> **Task details**
Each line of the records below that holds "биржи" should be copied out.

-- Records to use follows --

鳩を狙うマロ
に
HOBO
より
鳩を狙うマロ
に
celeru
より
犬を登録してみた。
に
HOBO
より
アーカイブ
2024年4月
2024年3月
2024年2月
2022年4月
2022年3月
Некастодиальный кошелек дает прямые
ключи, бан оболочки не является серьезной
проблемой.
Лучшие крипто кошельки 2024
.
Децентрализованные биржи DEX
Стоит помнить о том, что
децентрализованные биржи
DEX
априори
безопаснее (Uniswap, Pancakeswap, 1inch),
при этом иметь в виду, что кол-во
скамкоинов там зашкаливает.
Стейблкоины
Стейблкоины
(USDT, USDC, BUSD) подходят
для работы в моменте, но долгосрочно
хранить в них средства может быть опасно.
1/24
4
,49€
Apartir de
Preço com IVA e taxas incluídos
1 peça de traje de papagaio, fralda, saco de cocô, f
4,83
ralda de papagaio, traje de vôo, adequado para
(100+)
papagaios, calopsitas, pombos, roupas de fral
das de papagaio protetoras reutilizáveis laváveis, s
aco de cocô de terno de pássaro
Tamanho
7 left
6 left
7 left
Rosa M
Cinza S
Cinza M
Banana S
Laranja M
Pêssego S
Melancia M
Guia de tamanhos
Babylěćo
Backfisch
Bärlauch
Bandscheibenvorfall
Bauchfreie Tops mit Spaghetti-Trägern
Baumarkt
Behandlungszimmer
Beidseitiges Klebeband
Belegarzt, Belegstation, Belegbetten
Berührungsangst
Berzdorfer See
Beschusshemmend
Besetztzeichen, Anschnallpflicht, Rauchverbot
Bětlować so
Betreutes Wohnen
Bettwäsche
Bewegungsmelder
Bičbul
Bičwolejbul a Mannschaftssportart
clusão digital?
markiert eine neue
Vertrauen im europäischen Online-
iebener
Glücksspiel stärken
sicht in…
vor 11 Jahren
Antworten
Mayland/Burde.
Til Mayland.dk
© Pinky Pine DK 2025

-- Records to use concluded --
-- Records to use follows --

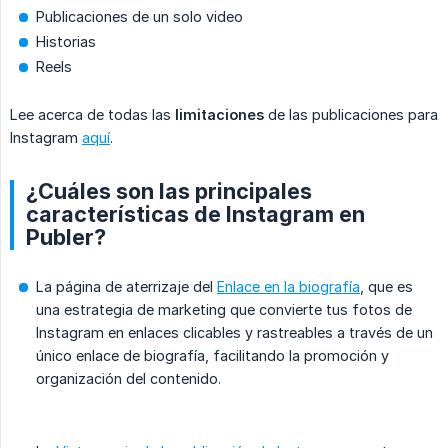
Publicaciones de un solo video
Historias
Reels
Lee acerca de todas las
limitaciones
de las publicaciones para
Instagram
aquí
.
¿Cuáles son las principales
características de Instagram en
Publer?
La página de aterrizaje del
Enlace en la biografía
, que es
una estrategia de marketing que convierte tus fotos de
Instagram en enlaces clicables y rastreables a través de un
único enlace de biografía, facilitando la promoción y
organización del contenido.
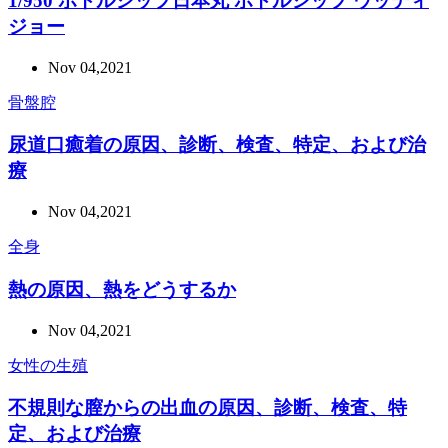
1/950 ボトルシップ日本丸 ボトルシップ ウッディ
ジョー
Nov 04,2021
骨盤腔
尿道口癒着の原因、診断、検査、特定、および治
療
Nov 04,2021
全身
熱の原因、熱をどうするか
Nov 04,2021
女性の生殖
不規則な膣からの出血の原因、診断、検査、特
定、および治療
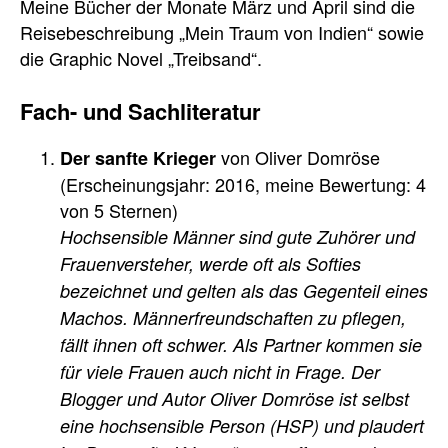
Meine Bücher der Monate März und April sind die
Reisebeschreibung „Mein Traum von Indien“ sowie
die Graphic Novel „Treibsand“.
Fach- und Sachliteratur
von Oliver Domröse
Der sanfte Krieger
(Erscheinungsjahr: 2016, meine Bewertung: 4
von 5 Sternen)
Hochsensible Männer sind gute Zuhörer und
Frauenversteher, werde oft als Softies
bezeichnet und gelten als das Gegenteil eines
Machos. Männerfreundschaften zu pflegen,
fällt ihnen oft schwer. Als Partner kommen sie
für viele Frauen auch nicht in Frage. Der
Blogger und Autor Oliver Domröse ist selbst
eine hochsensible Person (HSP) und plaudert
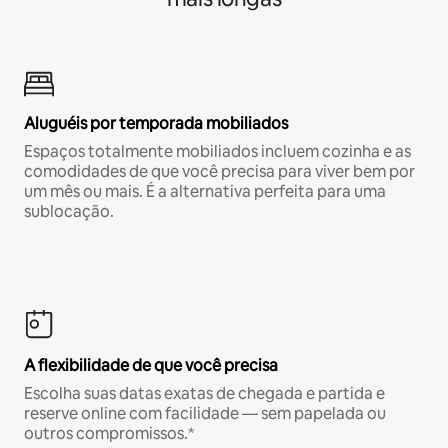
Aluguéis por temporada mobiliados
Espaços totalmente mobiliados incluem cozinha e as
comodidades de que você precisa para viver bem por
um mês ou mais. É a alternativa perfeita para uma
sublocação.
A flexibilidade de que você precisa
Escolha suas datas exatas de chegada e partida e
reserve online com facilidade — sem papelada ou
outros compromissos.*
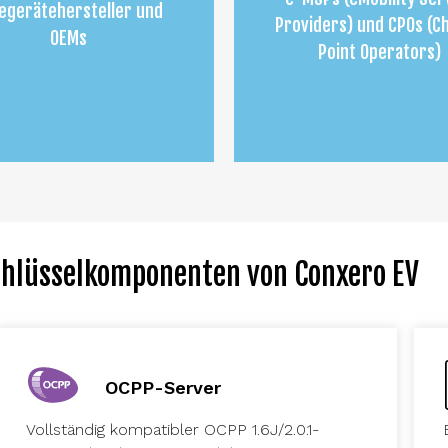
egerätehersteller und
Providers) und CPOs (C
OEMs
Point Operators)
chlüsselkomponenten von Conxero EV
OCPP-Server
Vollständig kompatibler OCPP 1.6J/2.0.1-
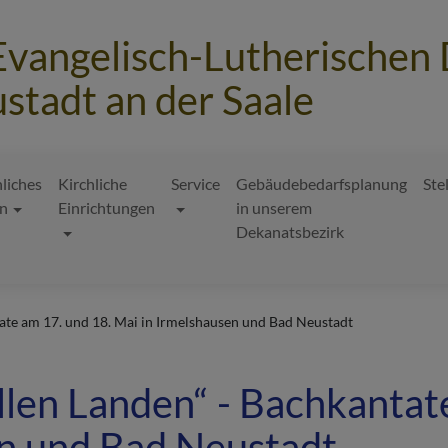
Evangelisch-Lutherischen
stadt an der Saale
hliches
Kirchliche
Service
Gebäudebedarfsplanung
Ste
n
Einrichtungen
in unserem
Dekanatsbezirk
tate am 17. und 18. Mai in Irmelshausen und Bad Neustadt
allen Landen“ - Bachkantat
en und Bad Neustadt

-- Records to use concluded --
-- Records to use follows --

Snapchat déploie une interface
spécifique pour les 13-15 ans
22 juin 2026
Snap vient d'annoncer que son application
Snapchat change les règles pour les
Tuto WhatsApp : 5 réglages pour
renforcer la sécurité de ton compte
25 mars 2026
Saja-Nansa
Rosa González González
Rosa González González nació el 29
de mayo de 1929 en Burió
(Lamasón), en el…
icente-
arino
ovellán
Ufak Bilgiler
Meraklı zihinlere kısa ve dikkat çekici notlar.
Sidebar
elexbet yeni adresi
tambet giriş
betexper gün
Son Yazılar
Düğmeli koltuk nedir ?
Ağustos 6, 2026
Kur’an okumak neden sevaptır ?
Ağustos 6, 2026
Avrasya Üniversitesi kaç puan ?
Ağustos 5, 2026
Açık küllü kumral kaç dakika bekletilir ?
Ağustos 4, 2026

-- Records to use concluded --

> **Solution for this exercise**
Децентрализованные биржи DEX
децентрализованные биржи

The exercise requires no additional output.